How do I tell if my slow SFTP transfer is caused by the network or the server?

Start by comparing an SFTP transfer with a plain bandwidth or latency test on the same path. If the link looks healthy but SFTP still lags, the likely culprits are CPU, disk I/O, TCP windowing, or file overhead on the server.

Does changing the SFTP cipher usually make a big difference?

Sometimes, but only when encryption is the bottleneck. On modern CPUs AES-based ciphers often perform best, while older or weaker CPUs may benefit more from ChaCha20.

Why are lots of small files much slower than one large file over SFTP?

Each file adds its own open, close, and metadata operations, so the overhead can outweigh the actual data transfer. Bundling small files into an archive or using fewer, larger batches often gives a noticeable speedup.

When should I use parallel SFTP workers instead of one connection?
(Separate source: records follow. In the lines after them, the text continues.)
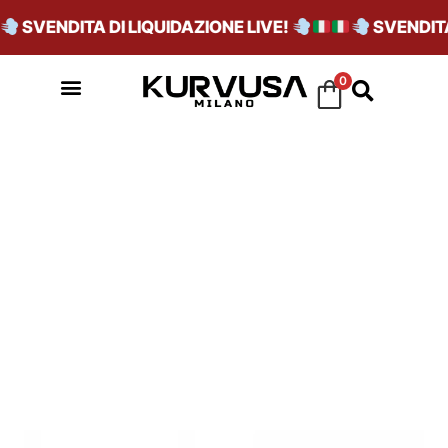
SVENDITA DI LIQUIDAZIONE LIVE!
SVENDITA 
0
FLYKNIT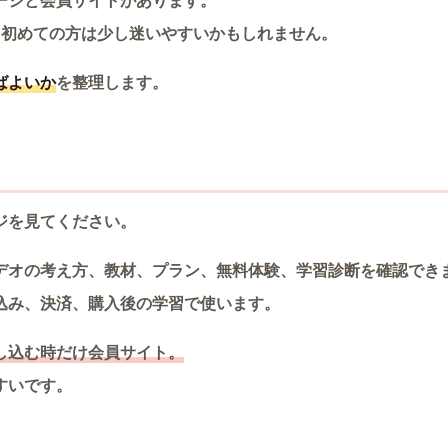
ージと会員サイトがあります。
、初めての方は少し迷いやすいかもしれません。
ばよいか
を整理します。
ジを見てください。
デオの考え方、教材、プラン、無料体験、学習診断を確認でき
込み、決済、購入後の学習で使います。
し込む時だけ会員サイト。
すいです。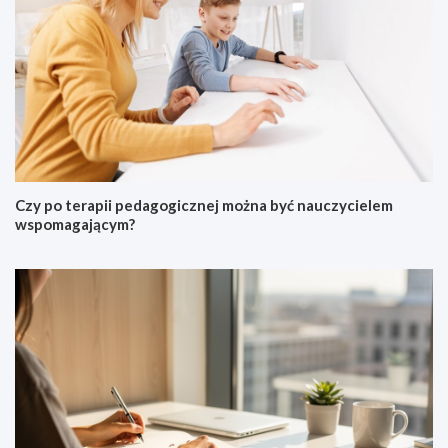
Czy po terapii pedagogicznej można być nauczycielem
wspomagającym?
Use parallel workers when one stream cannot fill the available bandwidth, especially over high-latency links or when transferring many small files. If the server disk or CPU is already saturated, parallelism may help less than expected.

What is the first practical step for SFTP speed optimization?

Test one large file, then test the same data with multiple workers and a cipher benchmark on the client or server. That quickly shows whether your main limit is latency, cipher cost, or storage performance.